You can find detailed information on data protection with us, in particular on the scope of the processing of your data and your legal rights, in our privacy policy at: Clemens Spieltiere GmbH | Kirchardt – PRIVACY POLICY

12 Statutory right of withdrawal for consumers

Cancellation policy

Right of withdrawal:
You have the right to withdraw from this contract within fourteen days without giving any reason.

The withdrawal period is fourteen days from the day on which you or a third party named by you, who is not the carrier, took possession of the goods.

To exercise the right to cancel, you must inform us, Clemens Spieltiere GmbH, represented by Ju Young Hyun, Waldstraße 34, 74912 Kirchardt, phone number: (+) 49 7266 1774, e-mail: info@clemens-spieltiere.de, of your decision to withdraw from this contract by an unequivocal statement (e.g. a letter sent by post or e-mail). You can use the attached sample withdrawal form, but this is not mandatory.

You can also electronically complete and submit the sample withdrawal form or another clear declaration on our website Clemens Spieltiere GmbH | Kirchardt – Cancellation policy. If you make use of this option, we will immediately send you a confirmation of receipt of such a revocation (e.g. by e-mail).

To meet the withdrawal deadline, it is sufficient for you to send your notification of exercising your right of withdrawal before the withdrawal period has expired.
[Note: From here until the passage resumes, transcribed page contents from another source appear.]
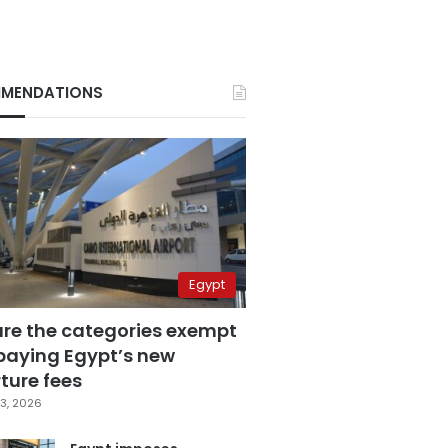
MENDATIONS
Egypt
are the categories exempt
paying Egypt’s new
ture fees
3, 2026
Consequences of revocation

If you withdraw from this contract, we shall reimburse to you all payments received from you, including the costs of delivery (with the exception of the supplementary costs resulting from your choice of a type of delivery other than the least expensive type of standard delivery offered by us), without undue delay and in any event not later than 14 days from the day on which we are informed about your decision to withdraw from this contract. For this repayment, we will use the same means of payment that you used for the original transaction, unless expressly agreed otherwise with you; under no circumstances will you be charged any fees for this repayment. We may withhold the refund until we have received the goods back or until you have provided proof that you have returned the goods, whichever is the earliest.
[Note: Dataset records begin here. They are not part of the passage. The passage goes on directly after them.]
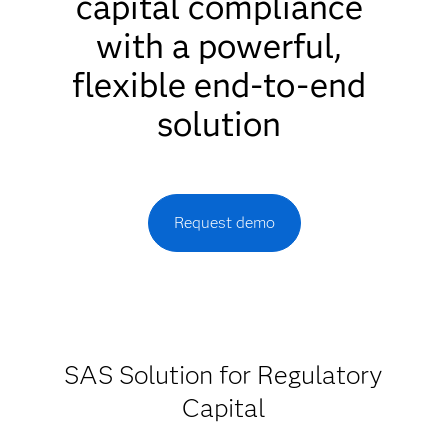
capital compliance
with a powerful,
flexible end-to-end
solution
Request demo
SAS Solution for Regulatory
Capital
You must return or hand over the goods to us immediately and in any case within fourteen days at the latest from the day on which you inform us of the revocation of this contract. The deadline is met if you send the goods before the period of fourteen days has expired. You shall bear the direct costs of returning the goods. You only have to pay for any loss in value of the goods if this loss in value is due to handling of the goods that is not necessary for checking their condition, properties and functionality.

The right of withdrawal does not apply to the following contracts:
• Contracts for the supply of goods which are not prefabricated and for the manufacture of which an individual selection or determination by the consumer is decisive or which are clearly tailored to the personal needs of the consumer.
• Contracts for the delivery of goods that can spoil quickly or whose expiration date would be quickly exceeded.
• Contracts for the delivery of sealed goods that are not suitable for return for reasons of health protection or hygiene if their seal has been removed after delivery.
• Contracts for the delivery of goods if these have been inseparably mixed with other goods after delivery due to their nature.
• Contracts for the supply of alcoholic beverages, the price of which was agreed upon conclusion of the contract, but which can be delivered no earlier than 30 days after conclusion of the contract and the current value of which depends on fluctuations in the market over which the entrepreneur has no influence.
• Contracts for the supply of sound or video recordings or computer software in a sealed package if the seal has been removed after delivery.
• Contracts for the delivery of newspapers, magazines or periodicals with the exception of subscription contracts.
• Contracts for the supply of goods whose price depends on fluctuations in the financial market over which the trader has no control and which may occur within the withdrawal period.

Sample withdrawal form:

(If you wish to cancel the contract, please fill out this form and send it back to us).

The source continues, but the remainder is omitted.